**Exercise prompt**
From the data below, return the exact lines starting at the line containing "in der Umgebung — diese" and ending at the line containing "arbeiten oft ohne feste Terminvergabe.", both included, and nothing else.

**Exercise inputs**

++++++++++++++++++++

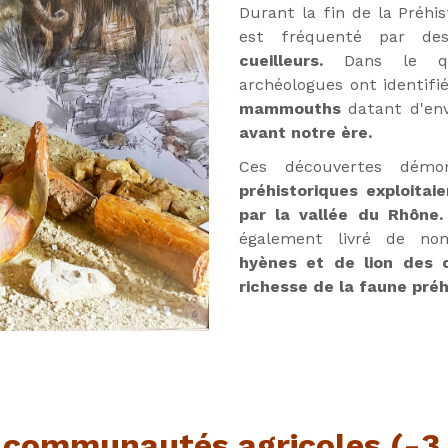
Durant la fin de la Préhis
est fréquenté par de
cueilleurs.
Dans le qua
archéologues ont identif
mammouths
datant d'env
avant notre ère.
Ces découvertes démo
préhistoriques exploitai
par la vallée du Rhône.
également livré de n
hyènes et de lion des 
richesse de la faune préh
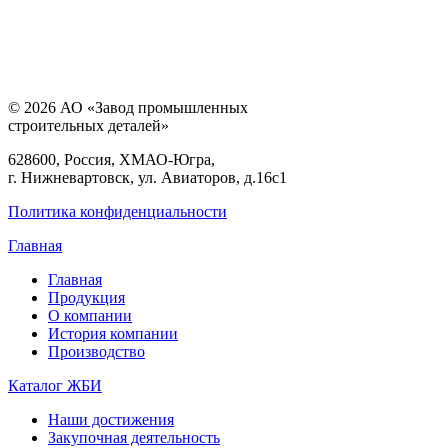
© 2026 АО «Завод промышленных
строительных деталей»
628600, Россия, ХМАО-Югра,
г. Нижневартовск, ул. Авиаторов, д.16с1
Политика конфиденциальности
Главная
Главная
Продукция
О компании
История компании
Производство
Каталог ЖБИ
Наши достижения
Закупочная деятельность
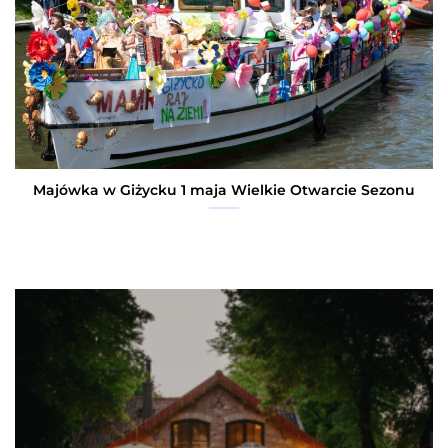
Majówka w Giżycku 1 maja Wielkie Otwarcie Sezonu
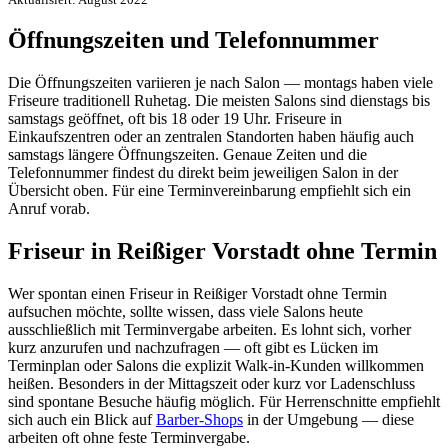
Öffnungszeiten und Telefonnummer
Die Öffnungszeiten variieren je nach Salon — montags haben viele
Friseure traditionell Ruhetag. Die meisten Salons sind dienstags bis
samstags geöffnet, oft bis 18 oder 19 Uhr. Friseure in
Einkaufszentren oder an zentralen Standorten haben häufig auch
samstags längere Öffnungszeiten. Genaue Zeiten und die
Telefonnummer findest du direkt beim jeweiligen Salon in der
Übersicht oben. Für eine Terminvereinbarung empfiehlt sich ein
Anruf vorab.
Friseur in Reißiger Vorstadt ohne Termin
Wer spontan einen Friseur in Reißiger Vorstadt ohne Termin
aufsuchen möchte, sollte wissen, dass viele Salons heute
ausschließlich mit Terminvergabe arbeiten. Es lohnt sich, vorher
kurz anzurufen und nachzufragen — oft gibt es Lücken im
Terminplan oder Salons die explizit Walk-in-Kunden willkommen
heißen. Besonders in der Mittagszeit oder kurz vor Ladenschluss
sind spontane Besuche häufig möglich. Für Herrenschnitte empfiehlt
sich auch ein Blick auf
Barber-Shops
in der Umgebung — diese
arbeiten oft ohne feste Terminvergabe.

++++++++++++++++++++

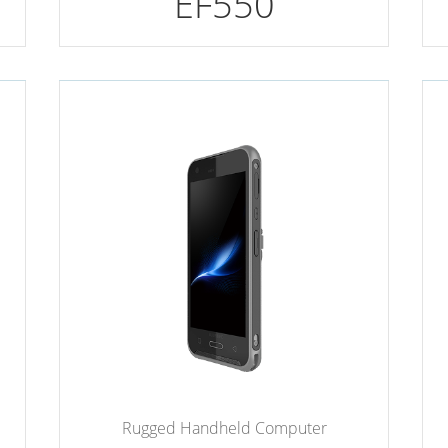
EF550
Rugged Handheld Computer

++++++++++++++++++++

**Output for this exercise**
in der Umgebung — diese
arbeiten oft ohne feste Terminvergabe.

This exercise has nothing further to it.